Singer and songwriter K.T. Oslin died on Monday, Dec. 21 at age 78, her friend and journalist Robert K. Oermann to Rolling Stone. She was diagnosed with COVID-19 last week and had been battling Parkinson's disease for several years, moving into an assisted living facility in 2016. It is currently unknown whether COVID-19 contributed to her death.
Born in Crossett, Arkansas in 1942, Oslin appeared in several theater productions on and off Broadway in New York City before moving to Nashville, where she began releasing music. At age 45, she released her 1987 album 80's Ladies, the title track of which won Oslin the Grammy Award for Best Female Country Vocal Performance. The song also won the CMA Award for Song of the Year in 1988, making Oslin, who penned "80's Ladies" solo, the first woman to win the award. She also won the Female Vocalist of the Year Award at the same ceremony.
Her No. 1 single "Hold Me," from her album This Woman, gave Oslin two more Grammy Awards for Best Female Country Vocal Performance and Song of the Year, and her final No. 1, "Come Next Monday," topped the charts in 1990. She also wrote several songs that were written by other artists, including cuts by The Judds, Sissy Spacek and Dottie West.
"I just wrote songs that I liked, that I thought said something that I meant, and that I would enjoy singing a hundred thousand times," she told the Nashville Scene in 2013. "We should have music for all of us. Music isn’t just for a 20-year-old. It’s for all of us."
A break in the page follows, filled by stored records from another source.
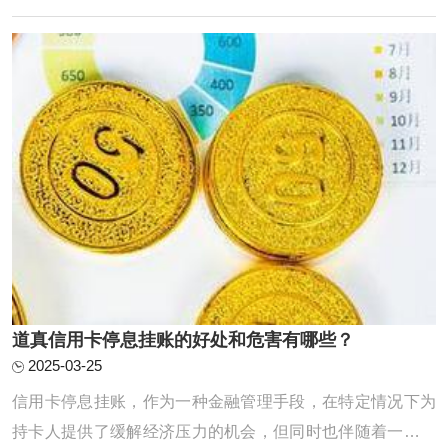
求，如房屋买卖。过桥业务：指老魏提供资金给上市公司，
或有业务需求的公司及个人，将此笔资金做一 ...
道真信用卡停息挂账的好处和危害有哪些？
2025-03-25
信用卡停息挂账，作为一种金融管理手段，在特定情况下为
持卡人提供了缓解经济压力的机会，但同时也伴随着一些潜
Oslin stopped touring in the early '90s and focused on her acting career, appearing in television series and made-for-television movies. She eventually returned to music, releasing a greatest hits album, Songs From an Aging Sex Bomb, in 1993. In 1996, she released an Americana album, My Roots Are Showing, and her last album, Simply, arrived in 2015.. Oslin was inducted into the Texas Songwriters Hall of Fame in 2014 and was voted into the Nashville Songwriters Hall of Fame in 2018.
"You have to understand that not everybody is going to like what you do. You can’t please everybody. And you’re crazy if you try," Oslin told CMT.com in 2011. She added, "I’d like to be remembered as someone who stuck to their guns and did it the way they thought. I tried to do my very best every time out of the chute."